**Exercise:**
Check each line of the entries below for the string "Política"; copy every line where it appears.

-- Given entries follows --

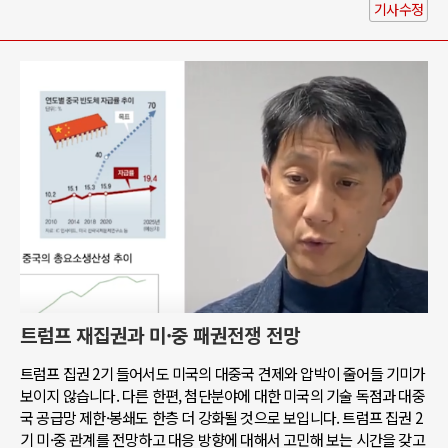
기사수정
트럼프 재집권과 미·중 패권전쟁 전망
트럼프 집권 2기 들어서도 미국의 대중국 견제와 압박이 줄어들 기미가
보이지 않습니다. 다른 한편, 첨단분야에 대한 미국의 기술 독점과 대중
국 공급망 제한·봉쇄도 한층 더 강화될 것으로 보입니다. 트럼프 집권 2
기 미·중 관계를 전망하고 대응 방향에 대해서 고민해 보는 시간을 갖고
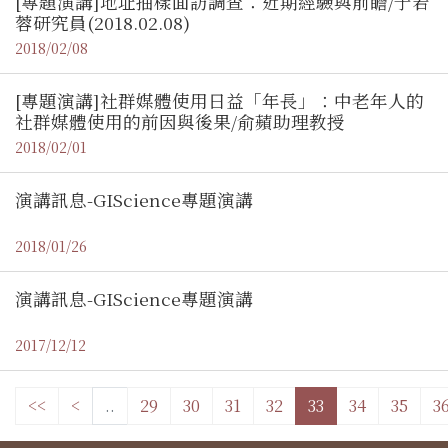
[專題演講]地址抽樣面訪調查：近期經驗與前瞻/于若
蓉研究員(2018.02.08)
2018/02/08
[專題演講]社群媒體使用日益「年長」：中老年人的
社群媒體使用的前因與後果/俞蘋助理教授
2018/02/01
演講訊息-GIScience專題演講
2018/01/26
演講訊息-GIScience專題演講
2017/12/12
<<
<
..
29
30
31
32
33
34
35
3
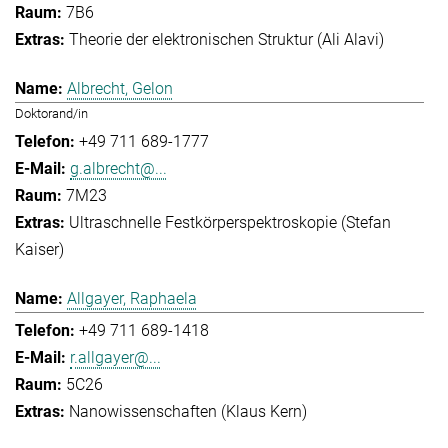
7B6
Theorie der elektronischen Struktur (Ali Alavi)
Albrecht, Gelon
Doktorand/in
+49 711 689-1777
g.albrecht@...
7M23
Ultraschnelle Festkörperspektroskopie (Stefan
Kaiser)
Allgayer, Raphaela
+49 711 689-1418
r.allgayer@...
5C26
Nanowissenschaften (Klaus Kern)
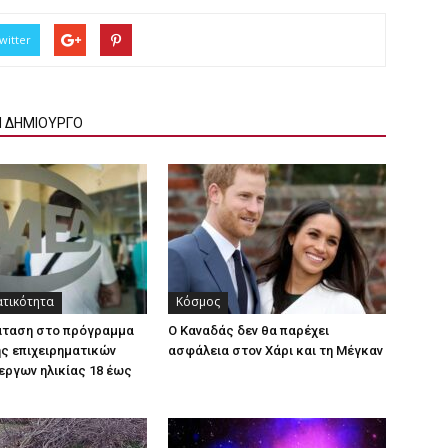
witter
Ν ΔΗΜΙΟΥΡΓΟ
ατικότητα
Κόσμος
άταση στο πρόγραμμα
Ο Καναδάς δεν θα παρέχει
ς επιχειρηματικών
ασφάλεια στον Χάρι και τη Μέγκαν
εργων ηλικίας 18 έως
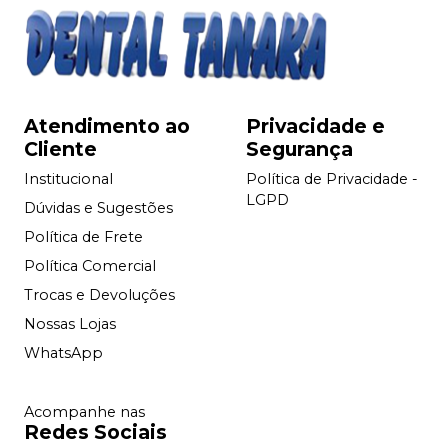
Atendimento ao
Privacidade e
Cliente
Segurança
Institucional
Política de Privacidade -
LGPD
Dúvidas e Sugestões
Política de Frete
Política Comercial
Trocas e Devoluções
Nossas Lojas
WhatsApp
Acompanhe nas
Redes Sociais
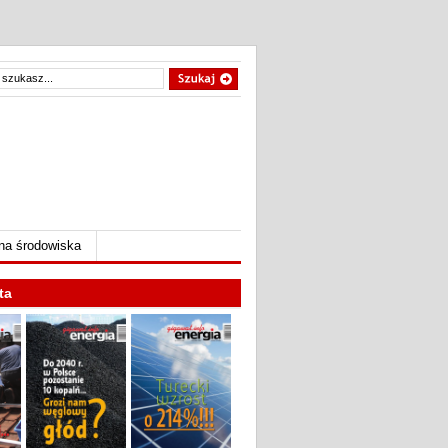
na środowiska
ta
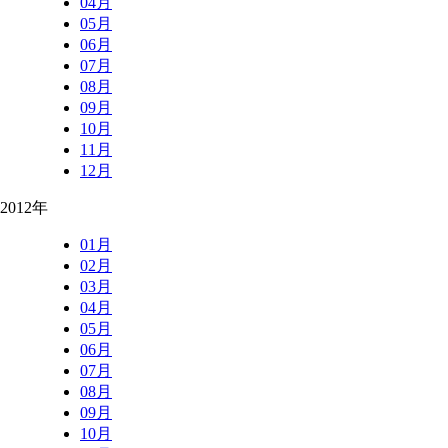
04月
05月
06月
07月
08月
09月
10月
11月
12月
2012年
01月
02月
03月
04月
05月
06月
07月
08月
09月
10月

-- Given entries concluded --

**Exercise result:**
Política de Privacidade -
Política de Frete
Política Comercial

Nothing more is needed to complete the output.